Ted loves to man the grill in the warmer months and the Longnecker family especially enjoys this fish in the summertime. The marinade is perfect for salmon and even 3rd grader, Alena, loves this recipe. Georgette says this is a great way to get a child to eat fish. She suggests serving the salmon with rice and grilled vegetables.

3 Tbsp teriyaki sauce
2 Tbsp orange juice
1 Tbsp brown sugar
2 finely chopped garlic cloves
¼ tsp salt
salmon filets, leave skin on
 
Whisk all ingredients together.  Pour over salmon and let marinade for a couple hours, but not more than 4 hrs.

Take salmon out of marinade and grill skin side down. Keep grill lid closed while cooking. With the lid down, you should not need to flip the salmon, it will steam. Once salmon is cooked (about 8-10 minutes), take off the grill then remove skin.

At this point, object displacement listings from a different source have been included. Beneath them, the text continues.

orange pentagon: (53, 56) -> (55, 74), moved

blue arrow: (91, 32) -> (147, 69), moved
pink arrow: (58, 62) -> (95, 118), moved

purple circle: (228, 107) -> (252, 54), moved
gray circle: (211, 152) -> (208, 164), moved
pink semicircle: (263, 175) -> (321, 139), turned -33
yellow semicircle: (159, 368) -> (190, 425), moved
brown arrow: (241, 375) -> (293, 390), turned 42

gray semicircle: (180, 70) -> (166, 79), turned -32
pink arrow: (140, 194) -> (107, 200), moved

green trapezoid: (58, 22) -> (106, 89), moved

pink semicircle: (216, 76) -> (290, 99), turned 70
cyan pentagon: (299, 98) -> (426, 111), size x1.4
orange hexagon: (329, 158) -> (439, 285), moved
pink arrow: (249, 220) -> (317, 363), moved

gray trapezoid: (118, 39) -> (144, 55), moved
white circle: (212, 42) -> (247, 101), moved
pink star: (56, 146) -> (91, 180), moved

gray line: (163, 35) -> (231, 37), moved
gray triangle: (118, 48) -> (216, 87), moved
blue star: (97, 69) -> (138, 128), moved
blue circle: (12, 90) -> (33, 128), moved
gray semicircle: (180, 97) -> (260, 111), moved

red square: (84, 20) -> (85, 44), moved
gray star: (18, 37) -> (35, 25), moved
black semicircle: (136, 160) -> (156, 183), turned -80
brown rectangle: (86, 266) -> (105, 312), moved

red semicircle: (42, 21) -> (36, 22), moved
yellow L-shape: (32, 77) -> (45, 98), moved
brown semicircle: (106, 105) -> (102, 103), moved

Salmon is done when you can pull it apart slightly and it is a paler pink, but not dark pink or raw-looking. After it is removed from the grill, it will continue to cook a bit longer. Do not overcook or the fish will taste rubbery.


Chicken Enchilada Bake
Georgette’s mother, Nancy Mathews, of Davenport, shared this recipe with Georgette and it’s a definite family favorite. It is also the meal Ted and Georgette’s daughter, Alena, requests the most.

1 c chopped onion
¼ c butter
2 ½ c water
1 T chicken bouillon
4 oz can green chiles, chopped
½ tsp chili powder
8 oz sour cream
3 cups finely chopped, cooked chicken
2 c Cheddar cheese - divided
10 8-inch tortillas
 
To make sauce:

In a medium saucepan, cook onion in butter until tender. Stir in flour then water and chicken bouillon. Cook and stir until thickened and bouillon dissolves. Remove from heat. Stir in sour cream.

In large bowl combine 1 cup sauce, chicken, 1 cup Cheddar cheese, chiles, and chili powder. Mix well. Dip each tortilla into remaining sauce (sauce should still be warm) to soften tortillas. Fill each tortilla with equal amounts of chicken mixture and roll up into enchilada. Arrange in lightly greased baking dish.

Once all chicken mixture has been used, pour remaining sauce over top of enchiladas and sprinkle with the rest of the cheese. Bake at 350 degrees until bubbly, approximately 30 minutes.


Oh Henry! Bars

Ted and Georgette had been dating for about six months when Ted’s late mother, Mary Ann Longnecker, shared this recipe with Georgette. She told Georgette it was “one of Ted’s favorites.” Georgette still has the original recipe card written by her mother-in-law. Every time Georgette makes these bars, she and Ted smile thinking about how his mom made sure Ted would always have someone to make his favorite treat.

1 ½ sticks butter
4 c quick-cooking oatmeal
½ c Karo corn syrup
1 c brown sugar
3 tsp vanilla
½ tsp salt
1 c chocolate chips
1 c chunky peanut butter
 
In large saucepan melt butter. Add all ingredients except chocolate chips and peanut butter. Mix well. Pat flat into greased 9 x 13 pan. Bake for 20 minutes at 325 degrees.

Melt chocolate chips and peanut butter in pan on stove. Spread over baked bars while still warm. Cut into squares and put on tray.